This study was approved by the Ethics Committee of the Medical University of Wroclaw and the Ethics Committee of the Medical University of Lublin. Written informed consent was obtained from all participants.

Selection of single nucleotide polymorphisms

SNPs, as previously described [14], were selected based on available literature [6, 16] and in silico analysis [17, 18].

The following SNPs of the 5′-untranslated region (UTR) of BAFF (TNFSF13B; 13q33.3) were examined: rs9514827 T>C (−2841); rs3759467 T>C (−2704); rs1041569 A>T (−2701); and rs9514828 C>T (−871) [14, 16]. According to in silico analysis, all these SNPs are located in the potential transcription factors binding sites (TFBS) [14, 17, 18].

As previously [14], we investigated four SNPs of BAFF-R (TNFRSF13C; 22q13.2): rs5996088 G>A (5′-near gene; potential TFB site); rs61756766 C>T (His159Tyr) [6] (Online Resource—Supplementary Fig. 1); rs7290134 T>C (3′-UTR; the potential miRNA binding site), and rs6002551 C>T (described by Wang et al. as a polymorphic variant of BAFF-R associated with NHL (7).

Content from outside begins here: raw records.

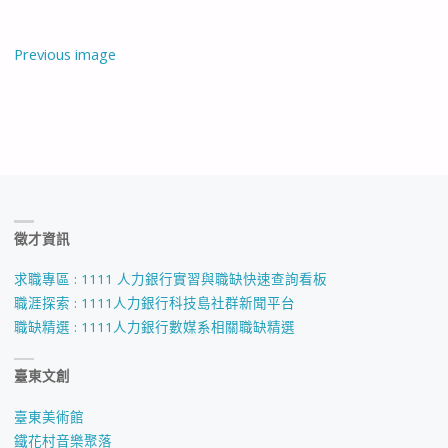
Previous image
徵才資訊
求職專區 : 1111 人力銀行實習與職缺快速查詢看板
職涯探索 : 1111人力銀行科技島社群新聞平台
職缺精選 : 1111人力銀行數媒系相關職缺精選
臺東文創
臺東美術館
鐵花村音樂聚落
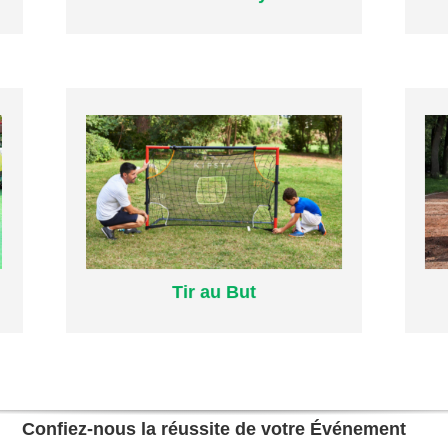
Plus d’infos
Tir au But
Tir au But
Confiez-nous la réussite de votre Événement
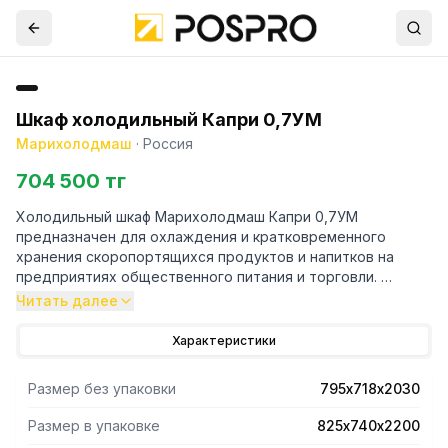
Шкаф холодильный Капри 0,7УМ
Марихолодмаш
·
Россия
704 500 тг
Холодильный шкаф Марихолодмаш Капри 0,7УМ
предназначен для охлаждения и кратковременного
хранения скоропортящихся продуктов и напитков на
предприятиях общественного питания и торговли.
Читать далее
- Корпус выполнен из окрашенной оцинкованной стали с
пенополиуретановым заполнением.
Характеристики
- Электронный блок управления Evco, Carel или Danfoss с
индикацией температуры и режимом автоматического
Размер без упаковки
795х718х2030
размораживания.
- Автоматическое выпаривание талой воды.
Размер в упаковке
825х740х2200
-Герметичность внутреннего объема обеспечивается за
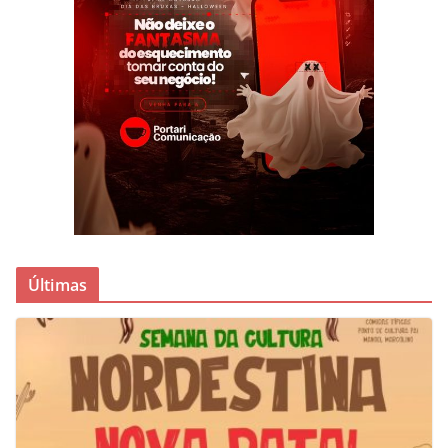
Últimas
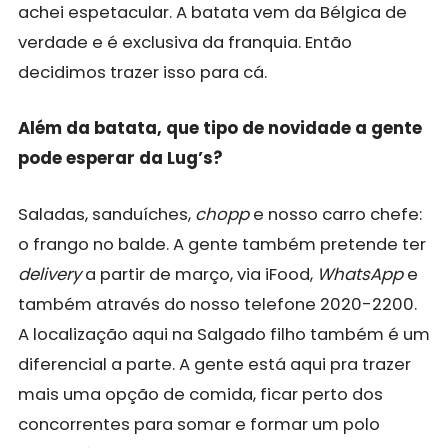
achei espetacular. A batata vem da Bélgica de
verdade e é exclusiva da franquia. Então
decidimos trazer isso para cá.
Além da batata, que tipo de novidade a gente
pode esperar da Lug’s?
Saladas, sanduíches,
chopp
e nosso carro chefe:
o frango no balde. A gente também pretende ter
delivery
a partir de março, via iFood,
WhatsApp
e
também através do nosso telefone 2020-2200.
A localização aqui na Salgado filho também é um
diferencial a parte. A gente está aqui pra trazer
mais uma opção de comida, ficar perto dos
concorrentes para somar e formar um polo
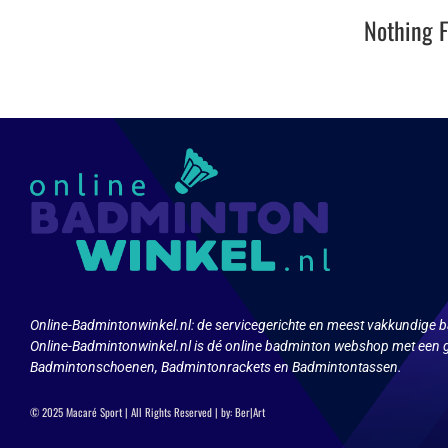
Nothing 
Online-Badmintonwinkel.nl:
de servicegerichte en meest vakkundige b
Online-Badmintonwinkel.nl is dé online badminton webshop met een g
Badmintonschoenen, Badmintonrackets en Badmintontassen.
© 2025 Macaré Sport | All Rights Reserved | by:
Ber|Art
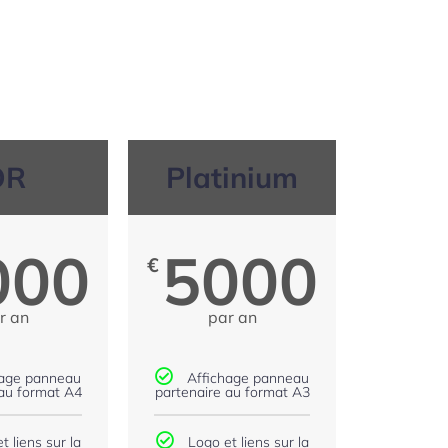
OR
Platinium
000
5000
€
r an
par an
hage panneau
Affichage panneau
 au format A4
partenaire au format A3
t liens sur la
Logo et liens sur la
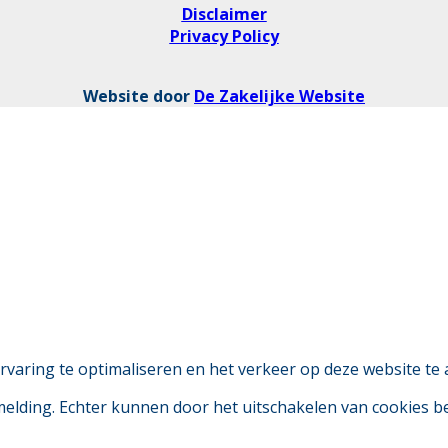
Disclaimer
Privacy Policy
Website door
De Zakelijke Website
aring te optimaliseren en het verkeer op deze website te 
 melding. Echter kunnen door het uitschakelen van cookies 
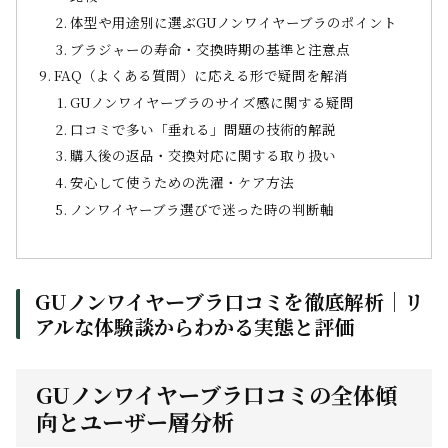
体型や用途別に選ぶGUノンワイヤーブラのポイント
ブラジャーの寿命・交換時期の基準と注意点
FAQ（よくある質問）に応える形で疑問を解消
GUノンワイヤーブラのサイズ感に関する疑問
口コミで多い「垂れる」問題の技術的解説
購入後の返品・交換対応に関する取り扱い
安心して使うための洗濯・ケア方法
ノンワイヤーブラ選びで迷った時の判断軸
GUノンワイヤーブラ口コミを徹底解析｜リ
アルな体験談からわかる実態と評価
GUノンワイヤーブラ口コミの全体傾
向とユーザー層分析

DNA isolation and genotyping

Genomic DNA was isolated from whole blood using Invisorb Blood Midi Kit (Stratec Molecular GmbH, Berlin, Germany) according to the manufacturer’s protocol. The following SNPs were genotyped by restriction fragment length polymorphism (RFLP): BAFF (rs1041569; rs9514827) [14, 16] and BAFF-R (rs61756766; rs6002551) [6, 14]. Primer sequences, annealing temperatures, and restriction enzymes are listed in Online Resource (Supplementary Table 1). Polymerase chain reactions (PCRs) were run on T100™ Thermal Cycler (Bio-Rad, Hercules, CA, USA). Allelic discrimination method with application of TaqMan SNP Genotyping Assays (Thermo Fisher Scientific, Waltham, MA, USA) was used to determine the following SNPs: BAFF (rs3759467, assay ID C_27497010_10) and BAFF-R (rs7290134, assay ID C_2189968_1_; rs5996088, assay ID C_30413471_10) [14]. The reactions were run on Applied Biosystems 7300 Real-Time PCR System (Thermo Fisher Scientific, Waltham, MA, USA (Online Resource—Supplementary Table 2 contains a detailed list of assays used in this study). The BAFF rs9514828 was examined by both RFLP [16] (AciI, catalog no. R0551, New England Biolabs® Inc., Ipswich, MA, USA) and TaqMan methods (assay ID C_29641742_10) or by double genotyping with a TaqMan probe. Accuracy of genotyping methods for all SNPs was verified by direct sequencing of a few samples representing homozygotes of two types and heterozygotes for each investigated SNP. These samples were used as reference samples in the following genotyping experiments.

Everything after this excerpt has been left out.